Researchers from Tencent Labs and Zhejiang University have found a way to bypass fingerprint readers in several popular Android smartphones. They published the results of their work in a long article and unfortunately reading it does not inspire optimism.
Fingerprint reader not so secure?
When biometrics came to smartphones, everyone breathed a sigh of relief. Using the fingerprint reader instead of entering a long code or pattern on the smartphone screen was much more convenient. The fingerprint reader is considered a very safe solution, it allows us to confirm identity and authorize e.g. card transactions as part of services such as Google Pay and Apple Pay. It also allows you to protect smartphone content from unauthorized access, and it seemed to be quite effective. Every now and then we hear about situations where the police or the prosecutor’s office cannot access the content of the phone because they do not know the password.
It turns out, however, that the fingerprint reader can be bypassed, and a rather simple brute-force method. Theoretically, this type of attack should not be possible, any smartphone will block you from accessing the reader if you fail to scan your finger more than 5 times. Initially, it will block access for a few seconds/minutes, and then it will extend this time. In some devices, you can even set the number of incorrect readings, after which the phone / tablet will reset itself and erase all data. However, it turns out that the brute-force protection mechanism does not work perfectly on Android smartphones. The researchers named their method BrutePrint.

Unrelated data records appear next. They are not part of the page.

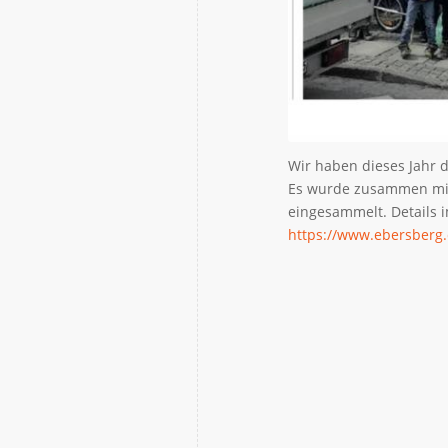
Wir haben dieses Jahr d
Es wurde zusammen mit
eingesammelt. Details 
https://www.ebersberg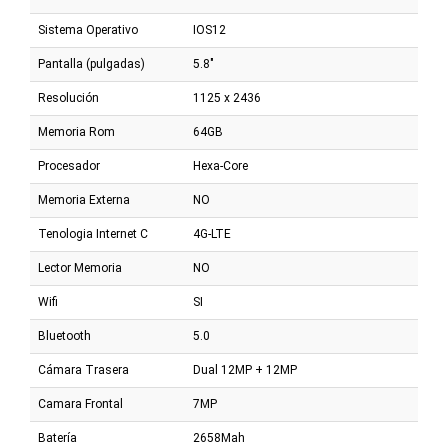
Sistema Operativo
IOS12
Pantalla (pulgadas)
5.8"
Resolución
1125 x 2436
Memoria Rom
64GB
Procesador
Hexa-Core
Memoria Externa
NO
Tenologia Internet C
4G-LTE
Lector Memoria
NO
Wifi
SI
Bluetooth
5.0
Cámara Trasera
Dual 12MP + 12MP
Camara Frontal
7MP
Batería
2658Mah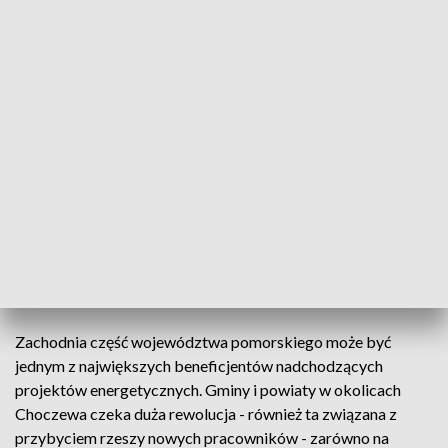
chce otworzyć Rumia Invest Park.
Jeżeli nie będzie kadry na rynku, to
zdolności kompetencyjne
przedsiębiorstw nie będą rosły.
- Agnieszka Rodak, Rumia Invest Park
Zyskać ma też sama Rumia jako miasto, a inwestycje mogą
przynieść wymierne korzyści. To też szansa na dalsze
budowanie nowej tożsamości tego miasta.
Zachodnia część województwa pomorskiego może być
jednym z największych beneficjentów nadchodzących
projektów energetycznych. Gminy i powiaty w okolicach
Choczewa czeka duża rewolucja - również ta związana z
przybyciem rzeszy nowych pracowników - zarówno na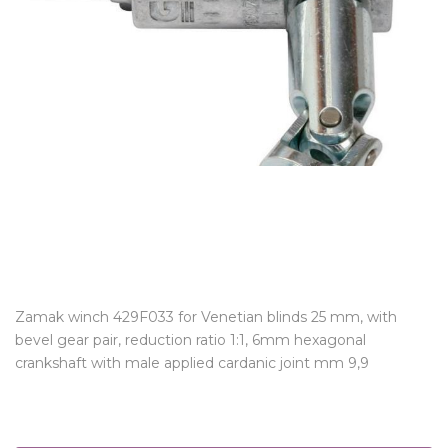
Zamak winch 429F033 for Venetian blinds 25 mm, with
bevel gear pair, reduction ratio 1:1, 6mm hexagonal
crankshaft with male applied cardanic joint mm 9,9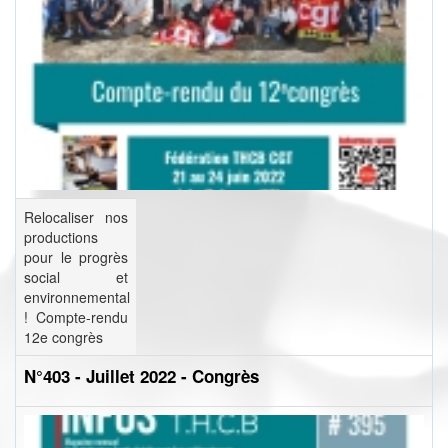
Relocaliser nos
productions
pour le progrès
social et
environnemental
! Compte-rendu
12e congrès
N°403 - Juillet 2022 - Congrès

How does the BrutePrint attack work?
This is certainly not a simple attack, because it requires building a special device (cost ~ 15 USD) and access to a large database of fingerprints, but as scientists prove in their extensive study is certainly feasible. Bypassing the reader lock mechanism after 5 failed attempts is possible thanks to two vulnerabilities: Cancel-After-Match-Fail (CAMF) and Match-After-Lock (MAL). It turns out that in the tested Android smartphones it works very effectively because the communication between the reader and the secure element is not encrypted. It also doesn’t matter if we have an optical, ultrasonic or capacitive reader, everyone can be fooled. It is much more difficult in the iPhone, there is proper encryption here and with the help of these vulnerabilities we managed to increase the number of attempts from 5 to 15, but it is still not enough for a brute-force attack.
It should be remembered that fingerprint readers do not accurately record our fingerprint. What is kept in memory is only an approximate image, so by stuffing the reader with different fingerprints from hundreds or thousands of people, you can finally come across one that will be considered a match. According to the researchers’ estimates, it will take less than 3 to 14 hours to break the security, assuming that we have only one fingerprint memorized. If I have more fingerprints stored in the memory, the attack lasts much shorter, in extreme cases the protection was broken in 40 minutes.
What to do, how to live?
The BrutePrint attack described above looks very plausible and is certainly possible to carry out. However, it must be remembered that the attacker needs a lot of time to perform it, so it is not a threat that is relevant to everyone. I can imagine that it can be used, for example, by the relevant law enforcement authorities to gain access to the phone. It is also impossible not to notice that quite old phones were tested, the latest one had Android 11, so we do not know if newer models are no longer protected against such an attack, even in the way Apple does. Therefore, I would rather not panic, but for peace of mind, the spirit reduced the number of fingerprints stored in the phone’s memory to one or a maximum of two.
Source: AntyWeb by antyweb.pl.
*The article has been translated based on the content of AntyWeb by antyweb.pl. If there is any problem regarding the content, copyright, please leave a report below the article. We will try to process as quickly as possible to protect the rights of the author. Thank you very much!
*We just want readers to access information more quickly and easily with other multilingual content, instead of information only available in a certain language.
*We always respect the copyright of the content of the author and always include the original link of the source article.If the author disagrees, just leave the report below the article, the article will be edited or deleted at the request of the author. Thanks very much! Best regards!